Graph Topology Information Enhanced Heterogeneous Graph Representation Learning

Real-world heterogeneous graphs are inherently noisy and usually not in the optimal graph structures for downstream tasks, which often adversely affects the performance of GRL models in downstream tasks. Although Graph Structure Learning (GSL) methods have been proposed to learn graph structures and downstream tasks simultaneously, existing methods are predominantly designed for homogeneous graphs, while GSL for heterogeneous graphs remains largely unexplored. Two challenges arise in this context. Firstly, the quality of the input graph structure has a more profound impact on GNN-based heterogeneous GRL models compared to their homogeneous counterparts. Secondly, most existing homogenous GRL models encounter memory consumption issues when applied directly to heterogeneous graphs. In this paper, we propose a novel Graph Topology learning Enhanced Heterogeneous Graph Representation Learning framework (ToGRL).ToGRL learns high-quality graph structures and representations for downstream tasks by incorporating task-relevant latent topology information. Specifically, a novel GSL module is first proposed to extract downstream task-related topology information from a raw graph structure and project it into topology embeddings. These embeddings are utilized to construct a new graph with smooth graph signals. This two-stage approach to GSL separates the optimization of the adjacency matrix from node representation learning to reduce memory consumption. Following this, a representation learning module takes the new graph as input to learn embeddings for downstream tasks. ToGRL also leverages prompt tuning to better utilize the knowledge embedded in learned representations, thus enhancing adaptability to downstream tasks. Extensive experiments on five real-world datasets show that our ToGRL outperforms state-of-the-art methods by a large margin.

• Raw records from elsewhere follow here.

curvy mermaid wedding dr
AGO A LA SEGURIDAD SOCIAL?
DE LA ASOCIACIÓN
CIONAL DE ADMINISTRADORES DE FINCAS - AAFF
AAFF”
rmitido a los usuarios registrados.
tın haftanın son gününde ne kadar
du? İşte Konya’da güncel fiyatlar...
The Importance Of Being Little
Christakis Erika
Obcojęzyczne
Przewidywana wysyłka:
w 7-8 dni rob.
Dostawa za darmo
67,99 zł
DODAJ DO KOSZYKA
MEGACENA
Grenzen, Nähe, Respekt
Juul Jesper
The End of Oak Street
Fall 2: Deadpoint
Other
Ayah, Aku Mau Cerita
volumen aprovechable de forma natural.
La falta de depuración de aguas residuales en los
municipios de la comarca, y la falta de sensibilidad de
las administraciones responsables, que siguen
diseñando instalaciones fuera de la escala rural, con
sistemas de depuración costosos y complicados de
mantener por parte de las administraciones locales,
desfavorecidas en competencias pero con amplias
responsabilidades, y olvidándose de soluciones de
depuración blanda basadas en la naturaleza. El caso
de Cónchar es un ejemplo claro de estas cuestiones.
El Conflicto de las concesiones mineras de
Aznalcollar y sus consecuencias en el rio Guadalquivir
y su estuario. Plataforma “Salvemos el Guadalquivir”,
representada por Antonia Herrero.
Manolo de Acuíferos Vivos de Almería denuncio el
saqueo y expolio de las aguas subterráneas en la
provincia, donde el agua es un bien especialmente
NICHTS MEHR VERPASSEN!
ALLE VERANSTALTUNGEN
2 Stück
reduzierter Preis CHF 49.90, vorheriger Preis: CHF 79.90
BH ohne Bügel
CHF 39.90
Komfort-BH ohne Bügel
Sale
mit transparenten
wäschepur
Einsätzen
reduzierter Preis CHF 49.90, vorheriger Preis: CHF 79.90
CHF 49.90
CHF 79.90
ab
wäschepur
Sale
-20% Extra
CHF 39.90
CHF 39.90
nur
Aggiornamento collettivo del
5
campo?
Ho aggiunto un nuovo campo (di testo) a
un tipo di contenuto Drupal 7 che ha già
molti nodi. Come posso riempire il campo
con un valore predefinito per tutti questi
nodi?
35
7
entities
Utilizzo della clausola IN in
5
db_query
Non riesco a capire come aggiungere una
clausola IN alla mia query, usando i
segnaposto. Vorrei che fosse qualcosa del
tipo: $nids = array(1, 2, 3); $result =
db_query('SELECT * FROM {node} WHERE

翻译：现实世界中的异质图本质上存在噪声，且通常未处于适合下游任务的最优图结构状态，这往往会对下游任务中图表示学习（GRL）模型的性能产生不利影响。尽管已有图结构学习（GSL）方法被提出以同时学习图结构和下游任务，但现有方法主要针对同质图设计，而异质图的GSL研究仍鲜有探索。在此背景下出现两大挑战：首先，相比同质图，输入图结构质量对基于图神经网络的异质GRL模型影响更为显著；其次，现有大多数同质GRL模型直接应用于异质图时会遭遇内存消耗问题。本文提出了一种新颖的图拓扑学习增强的异质图表示学习框架（ToGRL）。ToGRL通过融合任务相关的潜在拓扑信息，为下游任务学习高质量的图结构与表示。具体而言，首先提出新型GSL模块，从原始图结构中提取下游任务相关的拓扑信息并将其投影为拓扑嵌入。这些嵌入被用于构建具有平滑图信号的新图。这种两阶段GSL方法将邻接矩阵优化与节点表示学习分离，从而降低内存消耗。随后，表示学习模块将新图作为输入，为下游任务学习嵌入表示。ToGRL还利用提示调优（prompt tuning）更好地挖掘学习表示中的知识，增强对下游任务的适应性。在五个真实数据集上的大量实验表明，我们的ToGRL以较大优势超越现有最优方法。